They are also a dark matter candidate, though this is more controversial. The ones we are seeing here would be huge ones but their masses could range the spectrum. Smaller ones would have evaporated already but there could be tons of asteroid, moon, and planetary mass ones around.
At least some dark matter may be black holes the size of a hydrogen atom with the mass of an asteroid, and similar objects. These would be incredibly hard to detect. The only way would be their gravitational effects on other bodies or weak anomalous radiation bursts when they rarely encounter matter.
They’re also awesome and weird. One could, for example, shoot right through the Earth. If it was small nothing might happen. Larger ones might cause seismic events or perhaps Tunguska type events due to induced fusion in the atmosphere. What was Tunguska anyway?

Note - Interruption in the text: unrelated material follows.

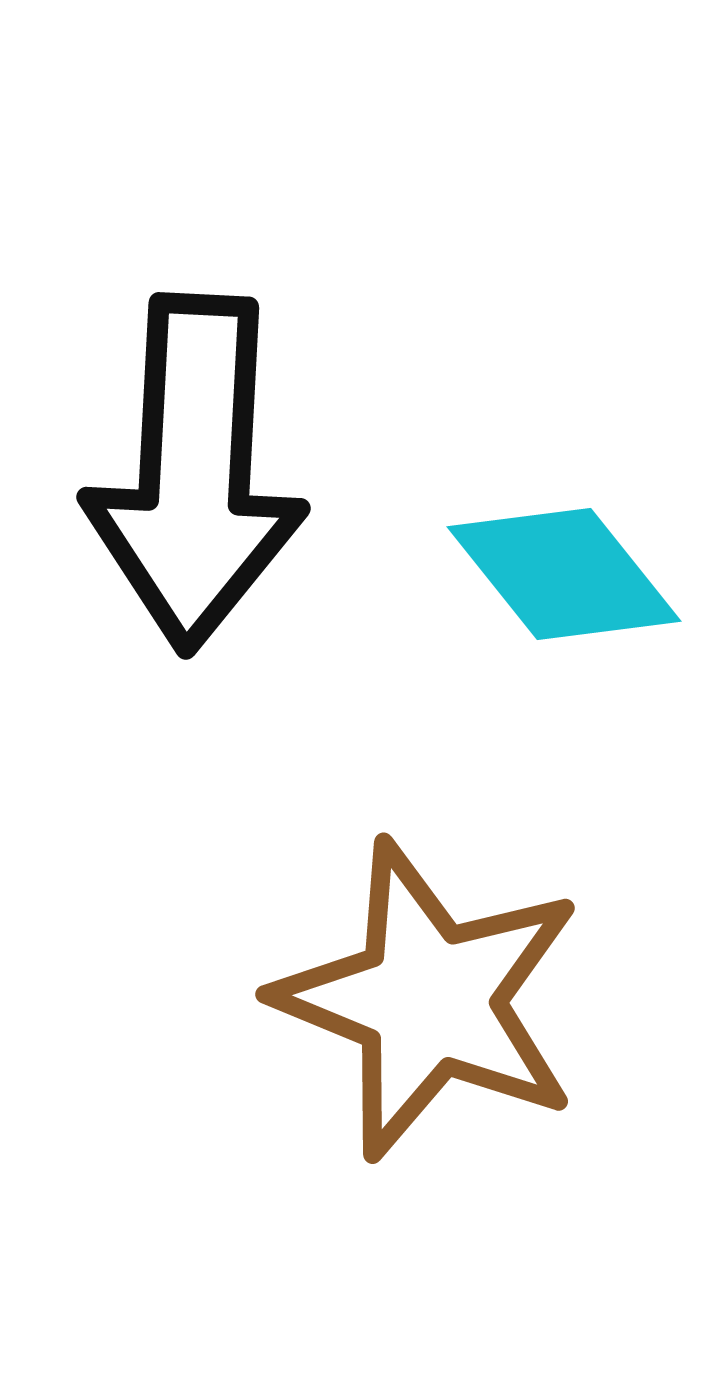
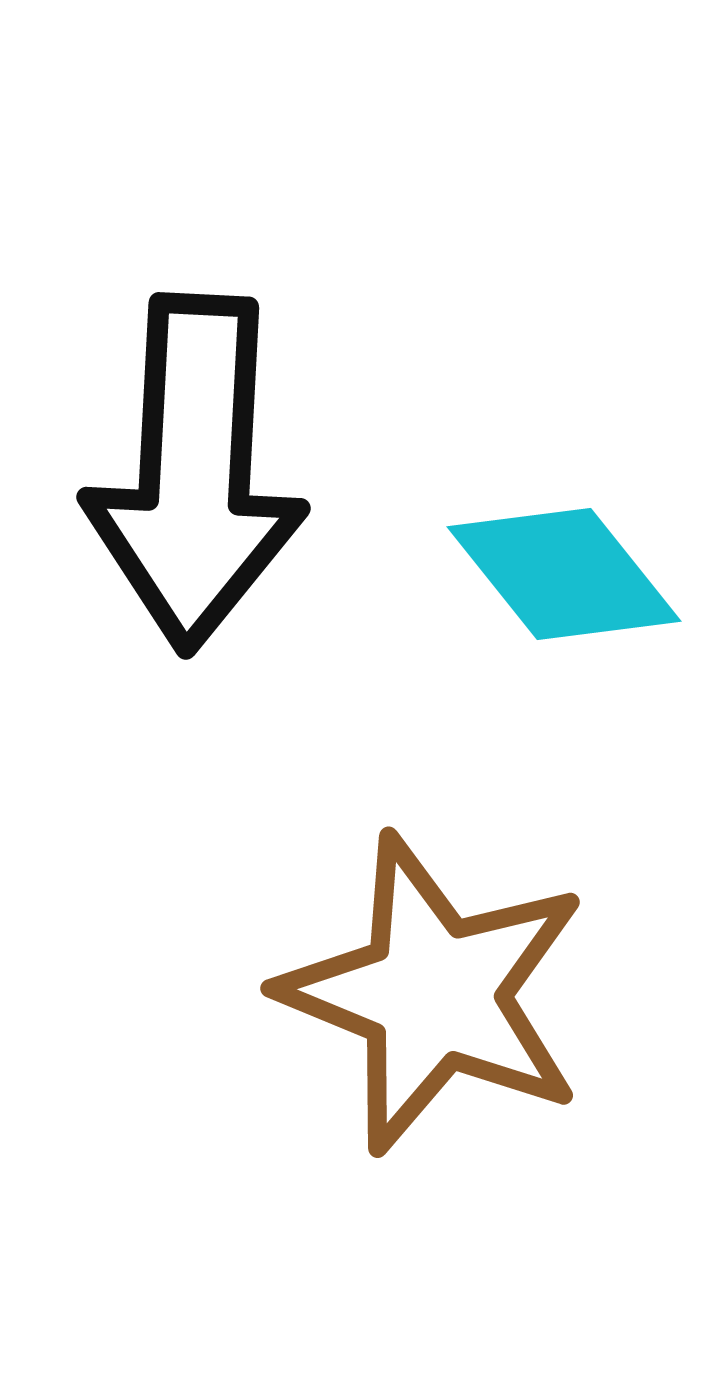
brown star: moved 5 px right, 6 px up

The most exciting thing is that if small mass PBHs exist and are common enough, we could find one someday in our solar system, maybe captured as a moon or in an asteroid belt. That would be close enough to send a probe to go look at it and do experiments with it. Being able to directly examine a black hole could be the thing that lets us “finish” physics. It would let us see conditions far beyond anything any imaginable terrestrial accelerator could ever produce.
For those that like science communication in video form, Becky Smethurst's YouTube channel has a ton of great info on super massive blackholes, and cosmology in general, from a practitioner in the field. Here's one from a month ago about the evidence (then) for whether super massive black holes or galaxies came first:
https://www.youtube.com/watch?v=B9yDWbilIG4
The science appears to be moving very quickly with all the new info from JWST.
Reminds me of the "blowtorch theory"[0] discussed here on HN a while ago.
[0]: https://theeggandtherock.com/p/the-blowtorch-theory-a-new-mo...
The "single naked" titling is a bit misleading, since there are hundreds of these challenging current theory.
But how often are those we do see are replicated in the so-call smear of lensing? Does this instance (QSO1) presenting 3 times create more analysis opportunities?
E.g., the 7.3-hour observation that produced higher-resolution data that checked out as a vortex of hydrogen: would we expect to see the same features in all three images (modulo lensing transforms)?
Reading that preprint (at [1]), it seemed they only used 1 of 3 (image A).
[1] preprint: https://arxiv.org/pdf/2508.21748
Is that not an indirect measurement?
If angular momentum exists, you get a galaxy.